DATASET RECORDS:

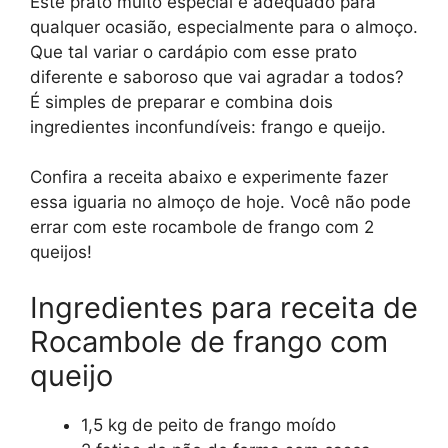
Este prato muito especial é adequado para
qualquer ocasião, especialmente para o almoço.
Que tal variar o cardápio com esse prato
diferente e saboroso que vai agradar a todos?
É simples de preparar e combina dois
ingredientes inconfundíveis: frango e queijo.
Confira a receita abaixo e experimente fazer
essa iguaria no almoço de hoje. Você não pode
errar com este rocambole de frango com 2
queijos!
Ingredientes para receita de
Rocambole de frango com
queijo
1,5 kg de peito de frango moído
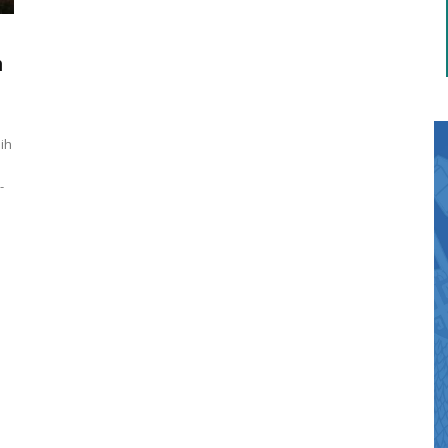
m
ih
-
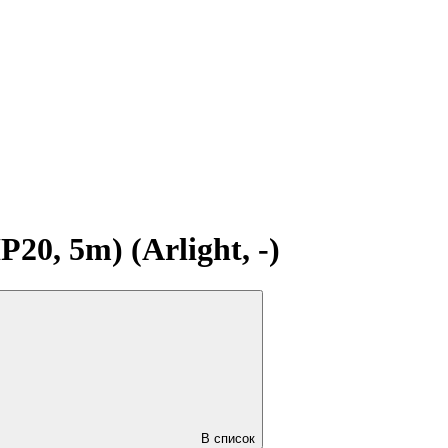
, 5m) (Arlight, -)
В список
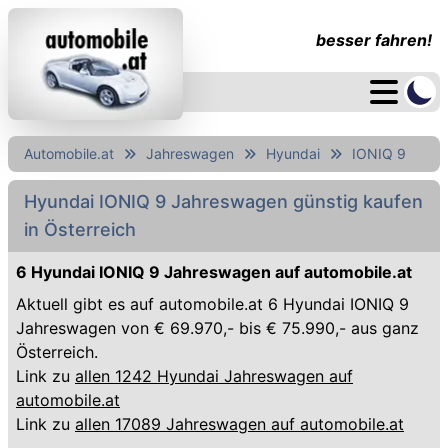
besser fahren!
Automobile.at
Jahreswagen
Hyundai
IONIQ 9
Hyundai IONIQ 9 Jahreswagen günstig kaufen
in Österreich
6 Hyundai IONIQ 9 Jahreswagen auf automobile.at
Aktuell gibt es auf automobile.at 6 Hyundai IONIQ 9
Jahreswagen von € 69.970,- bis € 75.990,- aus ganz
Österreich.
Link zu
allen 1242 Hyundai Jahreswagen auf
automobile.at
Link zu
allen 17089 Jahreswagen auf automobile.at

ABOUT THIS TASK: Transcribe the records above exactly, but only from the line that contains "in Österreich" through their final line, inclusive.

REPLY:
in Österreich
6 Hyundai IONIQ 9 Jahreswagen auf automobile.at
Aktuell gibt es auf automobile.at 6 Hyundai IONIQ 9
Jahreswagen von € 69.970,- bis € 75.990,- aus ganz
Österreich.
Link zu
allen 1242 Hyundai Jahreswagen auf
automobile.at
Link zu
allen 17089 Jahreswagen auf automobile.at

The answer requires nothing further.